1.2.1    Erfassung multimodaler Schädigungen des Nervensystems

1.2.2    Erfassung multimorbider Schädigungen, d.h. Erfassung des (orientierenden)

            internistischen/psychiatrischen/orthopädischen Status

1.2.3    Erfassung prämorbider organischer Läsionen

1.2.4    Abschätzung der prämorbiden Persönlichkeitsstruktur

1.2.5    Angewandte Techniken:

1.2.5.1 Status neurologicus (Verwendung validierter rating scales wie z.B. NIH-SS bei Schlaganfallpatienten etc.)

1.2.5.2 Psychologischer Test, neuropsychologische Testbatterien (1. apparativ-computergestützte Diagnostik, 2. Papier/ Bleistift - Test)

1.2.5.3 Bildgebende Verfahren wie CT/MRI, Neurosonologie, Neurophysiologie

1.3       Diagnostik des Behinderungsgrades („disability“) Entsprechend dem neuen WHO-Vorschlag: Aktivitätseinschränkungen („aktivity limitation“)

1.3.1    Bezug auf die Aktivitäten des täglichen Lebens (ADL)

1.3.2    Bezug auf Lebensqualität, Lebenszufriedenheit

1.3.3    Angewandte Techniken: Verwendung validierter rating scales, wie z.B. die ADL-Skala nach Barthel bzw. nach dem sog. erweiterten Barthel; Selbstbeurteilungsskalen wie z.B. Life

            Satisfaction Index (LSI).

1.4.1    Diagnostik der sozialen Abhängigkeit („handicap“) Entsprechend dem neuen WHO-Vorschlag: Partizipationsstörungen („participation restriction“)

1.4.2    Erfassung des sozialen Umfeldes

1.4.2    Angewandte Techniken (z.B. Rankin Handicap Skala, etc.)

1.5       Einschätzung des Rehabilitationspotentials - Prognostische Beurteilung - Erfassung rehabilitationslimitierender Faktoren unter Einbeziehung der w.o. angeführten anamnestischen

            und Befund-Daten, möglichst

1.5.1    bei der Aufnahme

1.5.2    im weiteren Rehabilitationsverlauf

1.5.3    und bei der Entlassung aus dem Krankenhaus bzw. der Rehabilitations - Einheit

1.6       Entwicklung eines Therapie- /Rehabilitationsplanes

1.6.1    Erstellen eines individuellen ganzheitlichen Konzeptes unter Einbeziehung erforderlicher

1.6.2    multi-/interprofessioneller Maßnahmen, dementsprechende fachspezifische Zuweisungen ad Physiotherapie, Ergotherapie, Logopädie, Soziotherapie, Neuropsychologie, klinische

            Psychologie, Rehabilitationspflege etc.

1.7       Teamleitung

1.7.1    Supervision der Team-Mitglieder (Ergotherapie, Logopädie, Physiotherapie, Neuropsychologie, Pflegebereich, Soziotherapie bzw.
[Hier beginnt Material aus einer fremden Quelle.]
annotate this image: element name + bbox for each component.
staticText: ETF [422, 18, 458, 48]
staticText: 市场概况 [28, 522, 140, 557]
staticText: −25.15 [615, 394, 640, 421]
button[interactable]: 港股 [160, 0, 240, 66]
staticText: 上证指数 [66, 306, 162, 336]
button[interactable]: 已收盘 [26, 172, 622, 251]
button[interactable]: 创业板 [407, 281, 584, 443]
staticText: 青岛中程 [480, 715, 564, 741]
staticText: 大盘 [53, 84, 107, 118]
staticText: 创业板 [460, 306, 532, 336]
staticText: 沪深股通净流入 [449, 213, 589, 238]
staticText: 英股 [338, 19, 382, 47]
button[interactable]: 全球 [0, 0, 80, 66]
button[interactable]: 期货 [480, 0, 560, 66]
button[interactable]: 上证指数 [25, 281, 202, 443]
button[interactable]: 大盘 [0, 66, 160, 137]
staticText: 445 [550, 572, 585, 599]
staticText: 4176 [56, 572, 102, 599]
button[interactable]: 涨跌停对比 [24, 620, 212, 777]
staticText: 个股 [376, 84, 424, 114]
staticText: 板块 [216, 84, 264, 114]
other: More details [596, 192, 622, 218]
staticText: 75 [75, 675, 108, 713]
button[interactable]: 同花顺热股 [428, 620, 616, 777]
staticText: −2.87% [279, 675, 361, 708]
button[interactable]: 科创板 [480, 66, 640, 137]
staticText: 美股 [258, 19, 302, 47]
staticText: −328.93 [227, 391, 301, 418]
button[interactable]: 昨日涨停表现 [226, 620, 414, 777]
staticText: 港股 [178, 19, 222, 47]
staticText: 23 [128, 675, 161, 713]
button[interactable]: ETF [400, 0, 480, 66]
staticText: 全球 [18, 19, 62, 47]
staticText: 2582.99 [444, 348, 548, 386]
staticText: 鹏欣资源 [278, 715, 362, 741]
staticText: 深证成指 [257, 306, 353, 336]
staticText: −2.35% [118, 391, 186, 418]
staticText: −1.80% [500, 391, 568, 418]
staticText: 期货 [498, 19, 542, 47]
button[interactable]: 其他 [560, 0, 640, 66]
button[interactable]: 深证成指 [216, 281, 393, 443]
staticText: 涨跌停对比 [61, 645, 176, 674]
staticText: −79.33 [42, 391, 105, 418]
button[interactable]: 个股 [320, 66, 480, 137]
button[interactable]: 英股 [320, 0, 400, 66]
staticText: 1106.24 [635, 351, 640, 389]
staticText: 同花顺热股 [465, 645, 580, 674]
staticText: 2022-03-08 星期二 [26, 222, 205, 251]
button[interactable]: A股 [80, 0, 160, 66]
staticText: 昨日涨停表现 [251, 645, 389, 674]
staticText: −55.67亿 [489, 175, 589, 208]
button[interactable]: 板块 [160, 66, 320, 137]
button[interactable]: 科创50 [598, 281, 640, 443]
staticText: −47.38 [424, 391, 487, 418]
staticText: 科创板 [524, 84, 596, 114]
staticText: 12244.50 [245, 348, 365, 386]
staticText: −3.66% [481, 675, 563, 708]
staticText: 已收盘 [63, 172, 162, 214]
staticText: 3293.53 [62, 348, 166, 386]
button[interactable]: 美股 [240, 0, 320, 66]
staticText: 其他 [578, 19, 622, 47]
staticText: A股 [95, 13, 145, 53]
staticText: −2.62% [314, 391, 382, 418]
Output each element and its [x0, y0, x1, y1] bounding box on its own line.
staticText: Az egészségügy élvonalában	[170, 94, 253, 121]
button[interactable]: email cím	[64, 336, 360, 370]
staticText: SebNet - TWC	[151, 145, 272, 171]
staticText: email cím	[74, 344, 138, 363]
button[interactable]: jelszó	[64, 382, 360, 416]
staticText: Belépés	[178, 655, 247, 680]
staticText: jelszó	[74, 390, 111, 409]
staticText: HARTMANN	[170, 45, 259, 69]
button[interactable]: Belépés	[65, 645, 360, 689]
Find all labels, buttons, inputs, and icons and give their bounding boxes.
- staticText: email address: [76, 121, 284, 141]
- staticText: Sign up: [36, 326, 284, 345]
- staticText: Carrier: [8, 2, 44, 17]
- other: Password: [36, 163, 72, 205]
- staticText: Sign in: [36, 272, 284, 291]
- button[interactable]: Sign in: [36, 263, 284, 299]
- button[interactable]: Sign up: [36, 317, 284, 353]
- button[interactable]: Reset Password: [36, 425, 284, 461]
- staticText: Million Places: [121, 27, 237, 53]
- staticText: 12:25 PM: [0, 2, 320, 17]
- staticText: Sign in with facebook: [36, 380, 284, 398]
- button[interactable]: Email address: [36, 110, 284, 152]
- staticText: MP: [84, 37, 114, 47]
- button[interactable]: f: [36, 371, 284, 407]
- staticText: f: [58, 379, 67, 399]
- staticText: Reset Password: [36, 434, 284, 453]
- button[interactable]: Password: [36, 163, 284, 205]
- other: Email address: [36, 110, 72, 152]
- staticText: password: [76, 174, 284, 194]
Kommunikation mit allen Beteiligten)

1.7.2    Koordination der Rehabilitationsmaßnahmen im Rehabilitations-Team

2          Leistungskatalog täglich bzw. wöchentlich durchzuführender Leistungen

2.1       Funktionsdiagnostische Leistungen (täglicher Aufwand)

2.1.1    Befundvisite

2.1.2    Patientenvisite

2.1.3    EDV-Tätigkeiten

2.1.4    Dienstübergabe

2.1.5    Reha-Dokumentation

2.2       Funktionsdiagnostische Leistungen (wöchentlicher Aufwand)

2.2.1    Orientierungsgespräch mit Reha-Patienten

2.2.2    Integrationsgespräch mit Angehörigen von Reha-Patienten

2.2.3    Neuropsychologisches Screening

2.2.4    Schnittstellenarbeit mit dem Neuropsychologen

2.2.5    Rehabilitations - Teamarbeit

2.2.6    Befundung bzw. Supervision neurophysiologischer Untersuchungen

2.2.7    Auswahl und Organisation von erforderlichen Hilfsmitteln und weiterer externer Reha-Maßnahmen

2.2.8    Aufnahme- und Abschlußbefund

2.2.9    Qualitätsmanagement: Reha-Dokumentation

2.3       Therapeutische und weitere diagnostische Leistungen (täglicher Aufwand)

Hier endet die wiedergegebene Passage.